Doğu Ekspresi; ERZURUM

Sabah kahvaltımızın ardından Kars’tan gelerek bize katılan gezi rehberimiz İsmail Çetinkaya’nın eşliğinde Erzurum turumuza başladık. Hava çok soğuk her yer kar ve buz ama üşümüyoruz çünkü heyecanlı ve istekliyiz. Erzurum büyük ve güzel bir şehir. Kadim bir Anadolu şehri olduğu her halinden belli. Güzel bir meydanı bu meydana açılan yolları ve tabii tarihi eserleri ile kucaklıyor bizi. Rehberimiz günlerden Pazar olması sebebiyle sokakların tenha olacağını söylüyor ve yüzyıllardır yaşanan acı tarihi olaylar sebebiyle bölge insanlarının ilk anda bizlerle kaynaşmayacaklarını tedbirli davranıp tanıdıkça yüreklerini açacaklarını anlatıyor. Bu açıklama biraz garibime gitmiyor değil doğrusu. Çünkü Anadolu toprağında yaşayıp da acı çekmemiş bir yer var mı acaba diye düşünüyorum. Az ya da çok Anadolu insanı acılardan mutlaka nasibini almıştır. Belki de rehberin sözünü ettiği tedbirli yaklaşım iklimin sertliği ve doğa şartlarının zorluğundandır diyorum kendi kendime sonra aklıma bölgede yıllardır süren bitmek bilmez terör geliyor, evimdeki sıcak yatağımı, kaygısız günlerimi düşünüp biraz utanıyorum.

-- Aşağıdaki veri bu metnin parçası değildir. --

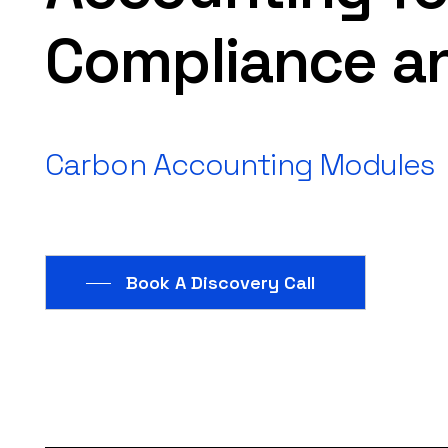
Compliance
a
Carbon
Accounting
Modules
Book A Discovery Call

Caddeler gerçekten tenha. Bu soğuk pazar gününde sıcacık evinde oturmak varken niye sokağa çıksın insanlar değil mi ama?

İlk durağımız Üç Kümbetler adı verilen tarihi bölge. 12.yüzyıl ile 14. yüz yıl arasında yapıldıkları düşünülen üç kümbet ten ikisinin aralarındaki yakın mesafe yüzünden kişilere özel olarak yapıldığı ve devlet adamlarına ait mezarlar oldukları tahmin edilmekteymiş. Öyle söyledi rehberimiz.  12. Yüzyılda yapıldığı tespit edilen ve bu üç kümbetin en büyüğü olan ise Saltuklu Beyliğinden Emir Saltuk’un türbesi.  1071 yılında Malazgirt Savaşından sonra Alp Arslan tarafından Erzurum yöresini fethetmekle görevlendirilen Emir Saltuk bu görevi yerine getirmiş ve sonucunda yörenin idaresi Saltuklu Beyliğine verilmiştir. Henüz Orta Asya etkisini kaybetmemiş olan Türk taş işlemeciliği nedeniyle Emir Saltuk’un türbesi sekizgen bir yapının üstüne kubbe ile koni karışımı bir külahla örtülü. Uzaktan bakıldığında otağ görüntüsü vermekte.  Üzerindeki işlemelerde daha sonraları görülmeyen Orta Asya’ya ait Türk takvimlerinde yer alan burç figürleri var.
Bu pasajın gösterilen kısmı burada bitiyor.